Месяц теперь стоял высоко, дорога вилась во мгле через пустые болота, казалось — не было ей конца. Положив руки на поясницу, пошатываясь, с трудом поднимая и волоча пудовые сапоги, Бессонов сам говорил с собой:
«Тащись, тащись, покуда не переедут колесами… Писал стишки, соблазнял глупеньких женщин… Взяли тебя и вышвырнули, — тащись на закат, покуда не упадешь… Можешь протестовать, пожалуйста. Протестуй, вой… Попробуй, попробуй, закричи пострашнее, завой…»
Бессонов вдруг обернулся. С шоссе вниз скользнула серая тень… Холодок прошел по спине. Он усмехнулся и, громко произнося отрывочные, бессмысленные фразы, опять двинулся посреди дороги… Потом осторожно оглянулся, — так и есть, шагах в пятидесяти за ним тащилась большеголовая, голенастая собака.
— Черт знает что такое! — пробормотал Бессонов. И пошел быстрее и опять поглядел через плечо. Собак было пять штук, они шли позади него гуськом, опустив морды, — серые, вислозадые. Бессонов бросил в них камешком: — Вот я вас!.. Пошли прочь, пакость…
Звери молча шарахнулись вниз, на болото. Бессонов набрал камней и время от времени останавливался и кидал их… Потом шел дальше, свистал, кричал: «Эй, эй…» Звери вылезли из-под шоссе и опять тащились за ним гуськом.
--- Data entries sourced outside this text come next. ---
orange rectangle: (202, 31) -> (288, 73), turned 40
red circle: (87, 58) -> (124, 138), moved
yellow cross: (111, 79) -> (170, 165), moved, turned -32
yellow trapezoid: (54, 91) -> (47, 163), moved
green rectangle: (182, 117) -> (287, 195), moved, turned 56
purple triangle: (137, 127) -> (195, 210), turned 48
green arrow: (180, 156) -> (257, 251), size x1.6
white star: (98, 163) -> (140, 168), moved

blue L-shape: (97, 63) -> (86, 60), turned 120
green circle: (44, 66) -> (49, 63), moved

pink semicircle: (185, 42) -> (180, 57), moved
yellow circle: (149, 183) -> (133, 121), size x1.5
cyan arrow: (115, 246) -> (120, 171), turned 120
С боков дороги начался низкорослый ельник. И вот на повороте Бессонов увидал впереди себя человеческую фигуру. Она остановилась, вглядываясь, и медленно отступила в тень ельника.
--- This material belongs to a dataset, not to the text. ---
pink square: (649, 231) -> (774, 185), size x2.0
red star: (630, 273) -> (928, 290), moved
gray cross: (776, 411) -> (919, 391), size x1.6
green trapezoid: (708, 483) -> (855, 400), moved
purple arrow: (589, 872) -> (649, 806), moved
— Черт! — прошептал Бессонов и тоже попятился в тень и стоял долго, стараясь преодолеть удары сердца. Остановились и звери неподалеку. Передний лег, положил морду на лапы. Человек впереди не двигался. Бессонов с отчетливой ясностью видел белое, как плева, длинное облако, находящее на луну. Затем раздался звук, иглой вошедший, в мозг, — хруст сучка под ногой, должно быть, того человека. Бессонов быстро вышел на середину дороги и зашагал, с бешенством сжимая кулаки. Наконец направо он увидел его, — это был высокий солдат, сутулый, в накинутой шинели, длинное, безбровое лицо его было, как неживое, — серое, с полуоткрытым ртом. Бессонов крикнул:
— Эй ты, какого полка?
— Со второй батареи.
— Поди проводи меня на батарею.
Солдат молчал, не двигаясь, — глядел на Бессонова мутным взором, потом повернул лицо налево:
— Это кто же энти-то?
— Собаки, — ответил Бессонов нетерпеливо.
— Ну, нет, это не собаки.
— Идем, поворачивайся, проводи меня.
— Нет, я не пойду, — сказал солдат тихо.
— Послушай, у меня лихорадка, пожалуйста, доведи меня, я тебе денег дам.
— Нет, я туда не пойду, — солдат повысил голос, — я дезертир.
— Дурак, тебя же поймают.
— Все может быть.
Бессонов покосился через плечо, — звери исчезли, должно быть, зашли в ельник.